The Spy Strikes Back (Penguin) Review | Apple User - Everygamegoing


The Spy Strikes Back
By Penguin
Apple II

Published in Apple User Volume 4 Number 4

The Spy Strikes Back

Far from being dead, that lovable little spy from Spy's Demise is back to give you another chance to win a prize from Penguin.

In The Spy Strikes Back, you stand to win $100 of software if you crack the code. However, you've got to find the clues first. They are hidden away in Dr Xavier Tortion's [Geddit? - Ed] German fortress. The screen displays a "section" of sixteen rooms, with 24 sections on each of the five floors. Hence, there are 120 sections in which the nine clues can be hidden.

Of course, it's not simply a question of exploring. You must avoid the guards too.

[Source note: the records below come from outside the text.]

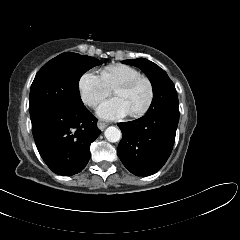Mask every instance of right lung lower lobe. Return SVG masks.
Masks as SVG:
<instances>
[{
	"label": "right lung lower lobe",
	"mask_w": 240,
	"mask_h": 240,
	"mask_svg": "<svg viewBox=\"0 0 240 240\" xmlns=\"http://www.w3.org/2000/svg\"><path fill=\"white\" fill-rule=\"evenodd\" d=\"M37 149L56 174L81 172L90 159V144L100 135L97 119L84 106L54 109L31 119Z\"/></svg>",
	"instance_id": "1"
}]
</instances>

When you first enter a section there is no visible door, although there may be an elevator leading to another floor. In order for the door to appear, you must get a flashing ring from one of the corridors.

The Spy Strikes Back

If there is a spy shape instead of the ring you've found one of the clues. Also, some of the rooms contain bonus objects which bestow additional points.

In addition to the main section display of sixteen rooms, the position of the section is shown on a 6 x 4 floor map and a level "map" shows you which floor you are on. A counter bottom left of the screen shows how many points you'll score for getting through the section. However, if a guard sees you, an alarm sounds and your points are halved.

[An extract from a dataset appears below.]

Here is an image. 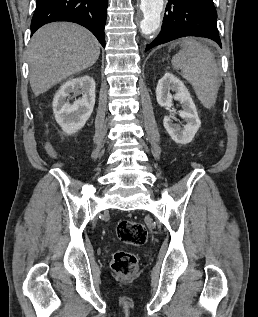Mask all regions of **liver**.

Dodging into a room will stop the alarm, but if you are seen again your points will be halved again. As in Spy's Demise, the spy is without weapons, so must resort to stealth.

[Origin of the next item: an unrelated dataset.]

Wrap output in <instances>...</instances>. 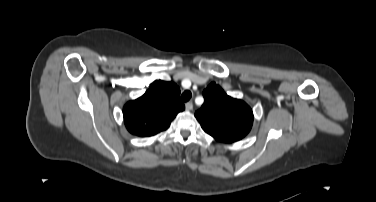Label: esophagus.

Control is by keyboard or joystick, with the usual convenience controls to pause, toggle sound effects off, restart the game and view the high scores, which are saved to disc. If you have a Mockingboard speech card you can route the sounds through it, but the program defaults to the Apple speaker.

Once again, Penguin has produced a game with arcade-like action and the added interest of the code.

If you are to find all the clues you will need to map the sections and elevators, which means you have to make extensive use of the pause facility so that your points don't disappear while you draw.

The code has to be seen and heard to be believed. I haven't a clue what it means. Mind you, I never cracked the code in Spy's Demise either.